I lose her eye and look at the ground. I… don’t know what to say to that. Of course, Hanji was forced to kill her own mother. But that…

“That’s just… different.”
“Of course it is. I was of sound mind.” I look up to Hanji again, but remain speechless. What’s she trying to say? “Taro, I actively made the decision to kill my own mother, in a way I knew she could never possibly survive. I decided that. And I had no remorse. You had no control for reasons you couldn’t even predict. If either of us is dangerous, it’s me.”

I once again have no answer. Reasonably speaking, she’s correct. I couldn’t have prevented that situation at all, but she could have chosen a less lethal method. By every stretch of logic, her actions make her a much more dangerous person than my own. But how could I ever believe that? After seeing the faces I was greeted with once that episode ended. The hatred in the eyes of the parents who’s children I’d killed. The fear hidden in the forced smiles of my own family. The pity in the voices of the doctors who were forced to deal with me.

“But… society will never forgive me. People will never look at me as anything but a dangerous schizo boy who could snap and kill at any second.”

“So what? Fuck society. Fuck the judgmental pricks who don’t know what they’re talking about. Fuck the pitying assholes who look down on you. Fuck the ignorant bastards who treat you like a threat. Fuck each and every person who thinks you don’t deserve forgiveness. Fuck them all to hell and back. There’s only one person’s forgiveness that you need, and that’s your own. Fuck everyone else.”

There’s a fire in her eyes and a passion in her voice that I almost never see. She’s not just trying to make me feel better. She believes every word she’s saying, from the depths of her soul.

Have I been looking at this all wrong? I’ve been obsessed with punishing myself for what I did, with letting society’s judgement of me rule my self perception, but… is it really okay for to me to be okay? Can I…

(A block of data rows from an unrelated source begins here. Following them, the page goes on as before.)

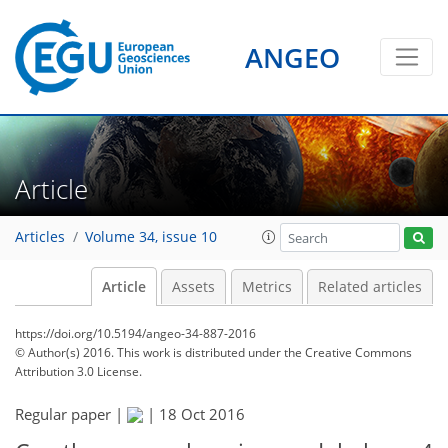
ANGEO
Article
Articles
Volume 34, issue 10
Article
Assets
Metrics
Related articles
https://doi.org/10.5194/angeo-34-887-2016
© Author(s) 2016. This work is distributed under
the Creative Commons
Attribution 3.0 License.
Regular paper |
|
18 Oct 2016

“Can I really forgive myself?”
“You have to if you ever want to live.”
“Bu-“
“No buts. I may not have the best grasp of ethics or whatever, but even someone as broken and twisted as me knows you’re not a bad person. You hate hurting people. You always want what’s best for others. Hell, you tried to kill yourself just so you wouldn’t hurt me. Maybe I don’t know what I’m talking about, but someone like that… I think they deserve to live. I think they deserve to be happy.”

I try to respond to her words, but a lump forms in my throat. I feel my eyes fill with tears, and I fail to stifle the crack in my voice.

“Y-you mean it? You really think that it’s okay for me to live?”
“You don’t gotta cry about it, you big baby. Anyone with an ounce of common sense would say the same.”

Despite the harshness of her words, Hanji embraces me in a hug, there in the middle of the dark and empty street in the village. To her, this hug probably doesn’t mean anything. It’s just what you do to make someone feel better. 

But it means a lot to me. It means that there’s someone in the world who will still forgive me. Someone who still “cares” about me. Even if it’s in her own selfish way.

Through the splutters and tears, I manage to start speaking again.

“Y’know, one day, I swear I’m gonna marry you.”
“You sure you wanna make that promise? I don’t forgive people who break ‘em.”
“Good thing I always keep my promises then. I won’t break it.”

It feels like hours pass as we stand there in one another’s embrace. Maybe it was hours. Maybe it was minutes. Maybe it was no more than thirty seconds. It doesn’t matter to me. It’s time that’ll always be near and dear to me.

Maybe Hanji’s right. 

I’ll never forget the things I’ve done, and I’ll never stop worrying it'll happen again.

But in time, maybe… maybe I’ll learn to forgive myself.

Thanks to the selfish, arrogant, vindictive, sadistic, uncaring, sociopathic girl in my arms, maybe I can let myself live again.